AIOps for Deterministic Digital Operations
May 7, 2021Since Gartner coined the buzzword “AIOps” a few years ago and predicted that the IT operations world would undergo a major shift from traditional IT management techniques, a hype grew around the term “AIOps”. Growingly, it feels like what “AIOps” is currently to the “IT Operations” world, is similar to what “SDN” used to be for the “Networking” world a few years back.
Traditional vendors are interpreting AIOps from their strong suite and packaging their solutions as AIOps while providing advanced version of their conventional functionalities using Artificial Intelligence and Machine Learning (AI/ML). For example, Application Performance Monitoring (APM) solutions are using AI/ML to advance application analytics and putting their stakes as AIOps solutions. Similarly, legacy service management vendors are using AIOps ubiquitously while providing analytical service management using AI/ML methods. This type of staking the claim to AIOps fame is creating more confusion in the market about the definition of AIOps. To reduce ambiguity and to avoid controversy, let us define AIOps in a broader fashion: “Use of AI/ML to streamline and/or automate any aspect of the IT operations process.”

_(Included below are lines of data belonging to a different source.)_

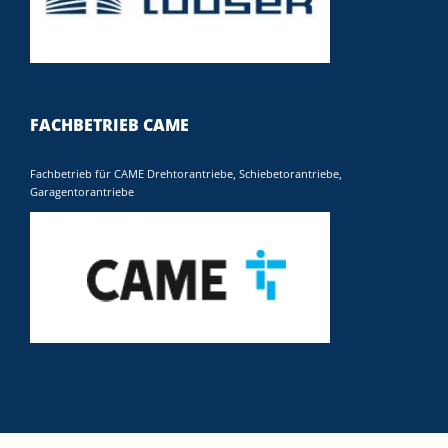
FACHBETRIEB CAME
Fachbetrieb für CAME Drehtorantriebe, Schiebetorantriebe,
Garagentorantriebe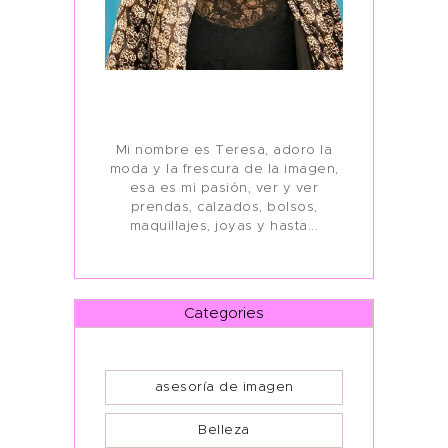
Mi nombre es Teresa, adoro la
moda y la frescura de la imagen,
esa es mi pasión, ver y ver
prendas, calzados, bolsos,
maquillajes, joyas y hasta...
Categories
asesoría de imagen
Belleza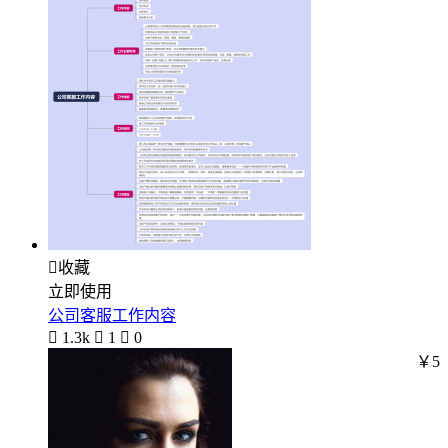

收藏
立即使用
公司客服工作内容

1.3k

1

0
￥5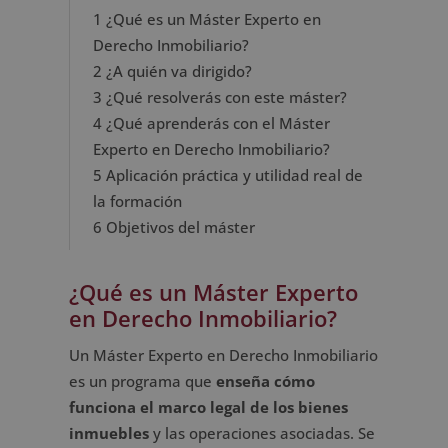
1
¿Qué es un Máster Experto en
Derecho Inmobiliario?
2
¿A quién va dirigido?
3
¿Qué resolverás con este máster?
4
¿Qué aprenderás con el Máster
Experto en Derecho Inmobiliario?
5
Aplicación práctica y utilidad real de
la formación
6
Objetivos del máster
¿Qué es un Máster Experto
en Derecho Inmobiliario?
Un Máster Experto en Derecho Inmobiliario
es un programa que
enseña cómo
funciona el marco legal de los bienes
inmuebles
y las operaciones asociadas. Se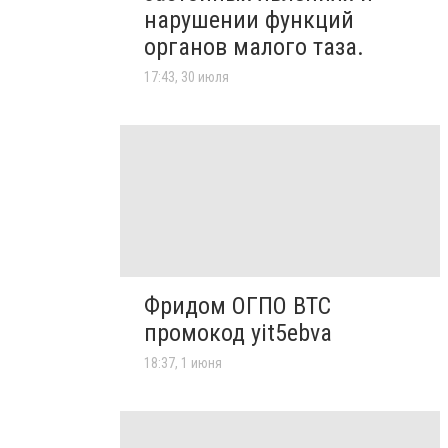
нарушении функций
органов малого таза.
17:43, 30 июля
Фридом ОГПО ВТС
промокод yit5ebva
18:37, 1 июня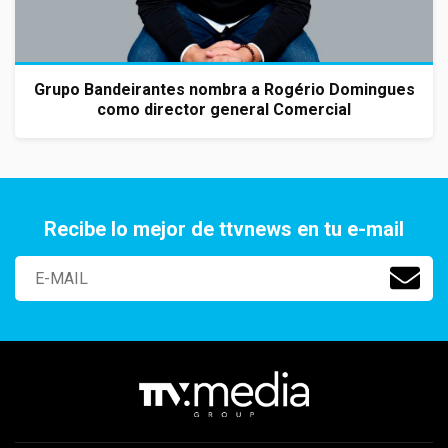
Grupo Bandeirantes nombra a Rogério Domingues
como director general Comercial
Recibe lo mejor de ttvnews en tu e-mail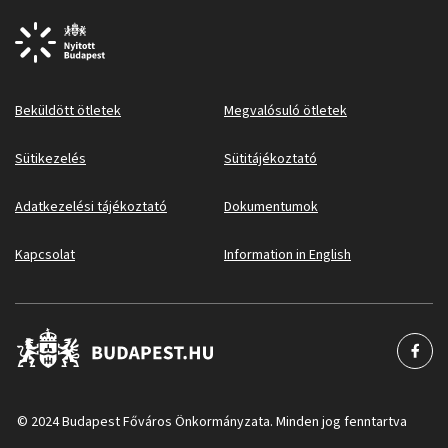
Beküldött ötletek
Megvalósuló ötletek
Sütikezelés
Sütitájékoztató
Adatkezelési tájékoztató
Dokumentumok
Kapcsolat
Information in English
© 2024 Budapest Főváros Önkormányzata. Minden jog fenntartva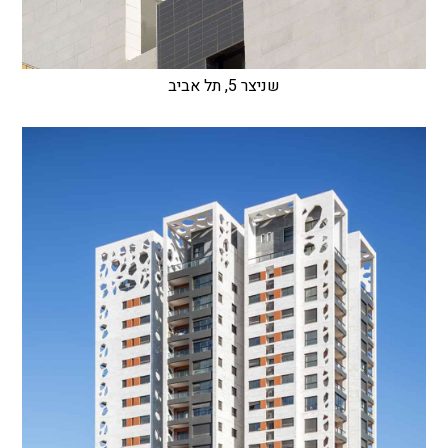
שניצר 5, תל אביב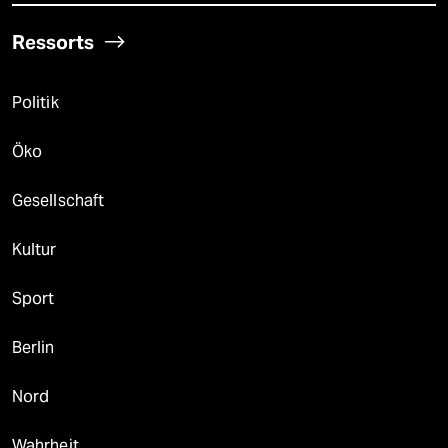
Ressorts
Politik
Öko
Gesellschaft
Kultur
Sport
Berlin
Nord
Wahrheit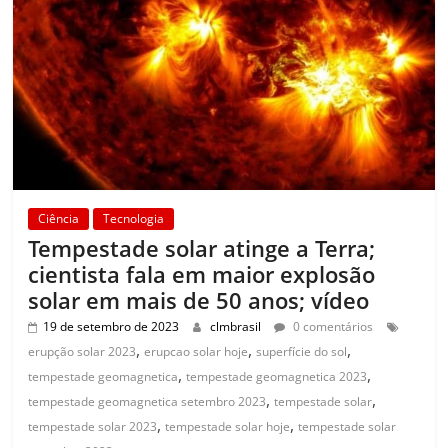
Ciência
Tecnologia
Tempestade solar atinge a Terra;
cientista fala em maior explosão
solar em mais de 50 anos; vídeo
19 de setembro de 2023
clmbrasil
0 comentários
,
,
,
erupção solar 2023
erupcao solar hoje
superfície do sol
,
,
tempestade geomagnetica
tempestade geomagnetica 2023
,
,
tempestade geomagnetica setembro 2023
tempestade solar
,
,
tempestade solar 2023
tempestade solar hoje
tempestade solar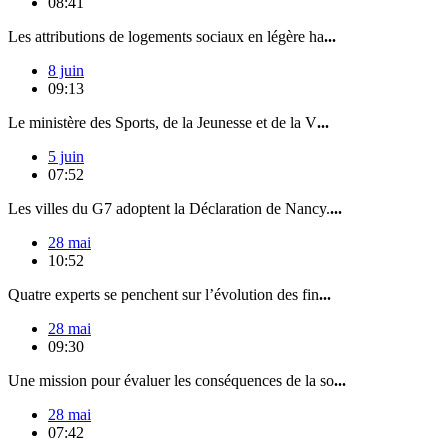
08:41
Les attributions de logements sociaux en légère ha
...
8 juin
09:13
Le ministère des Sports, de la Jeunesse et de la V
...
5 juin
07:52
Les villes du G7 adoptent la Déclaration de Nancy.
...
28 mai
10:52
Quatre experts se penchent sur l’évolution des fin
...
28 mai
09:30
Une mission pour évaluer les conséquences de la so
...
28 mai
07:42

IT infrastructures have been upended over the past few years with the introduction of a slew of new technologies: from cloud virtual machines to containers to micro services to serverless computing, etc. Enterprises are engaging in a digital transformation journey where the old school of infrastructure (from on-prem servers, routers, switches, gateways, etc.) is becoming obsolete like pay phones.

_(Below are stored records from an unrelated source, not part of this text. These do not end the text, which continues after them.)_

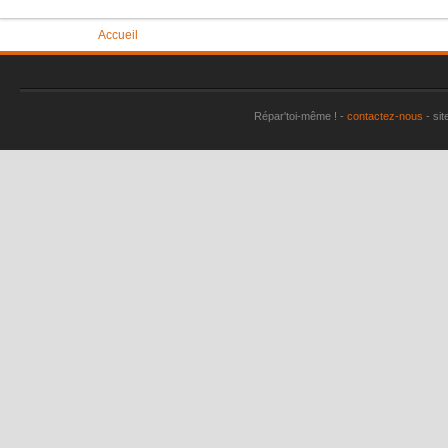
Vous êtes ici
Accueil
Répar'toi-même ! -
contactez-nous
- sit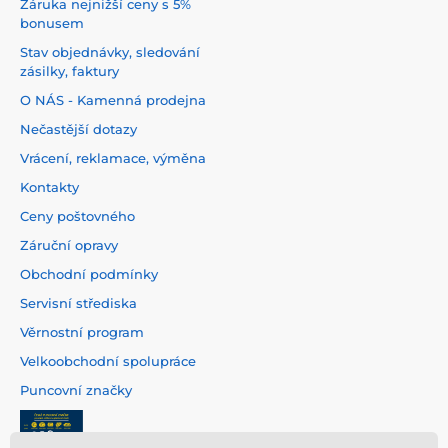
Záruka nejnižší ceny s 5%
bonusem
Stav objednávky, sledování
zásilky, faktury
O NÁS - Kamenná prodejna
Nečastější dotazy
Vrácení, reklamace, výměna
Kontakty
Ceny poštovného
Záruční opravy
Obchodní podmínky
Servisní střediska
Věrnostní program
Velkoobchodní spolupráce
Puncovní značky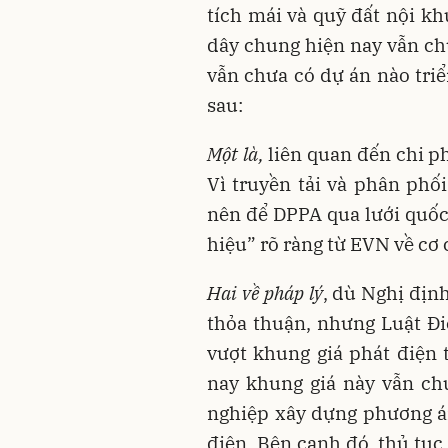
tích mái và quỹ đất nội k
dây chung hiện nay vẫn ch
vẫn chưa có dự án nào triể
sau:
Một là,
liên quan đến chi ph
Vì truyền tải và phân phối
nên để DPPA qua lưới quốc 
hiệu” rõ ràng từ EVN về cơ 
Hai về pháp lý
, dù Nghị địn
thỏa thuận, nhưng Luật Đi
vượt khung giá phát điện 
nay khung giá này vẫn ch
nghiệp xây dựng phương án
điện. Bên cạnh đó, thủ tục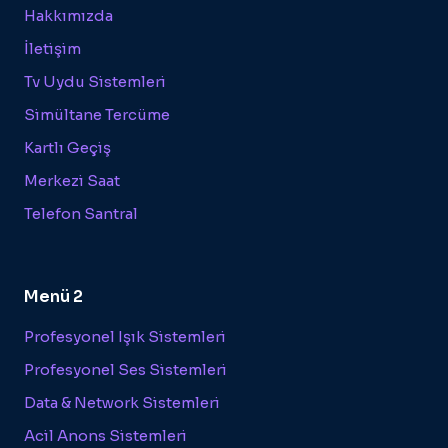
Hakkımızda
İletişim
Tv Uydu Sistemleri
Simültane Tercüme
Kartlı Geçiş
Merkezi Saat
Telefon Santral
Menü 2
Profesyonel Işık Sistemleri
Profesyonel Ses Sistemleri
Data & Network Sistemleri
Acil Anons Sistemleri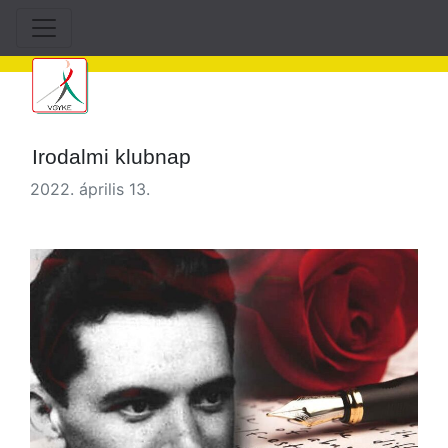
Irodalmi klubnap
2022. április 13.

In such an ever-changing and fast-paced IT infrastructure world, IT operations teams are facing three-prong challenges: proliferation of new infrastructure technologies that got introduced very recently; vast amounts and types of data generated by these infrastructures; and lack of experienced professionals to manage these infrastructures efficiently.
Before even trying to manage these infrastructures and take advantage of AI-powered solutions, IT operations teams needed to figure out what data is available to collect for operations analyses, how to collect the data, what is the ground truth in these new sets of data, and whether these data sets are enough to make accurate management decisions. Ultimately, without meaningful data, managing the new breed of infrastructures would be like throwing “darts in the dark”. Meaningful and relevant data is good, but unrelated plethora of data makes IT operations even more dreadful. Good AIOps solutions are as good as their ground-truth data; without the right data set, they become another burden on toolsets!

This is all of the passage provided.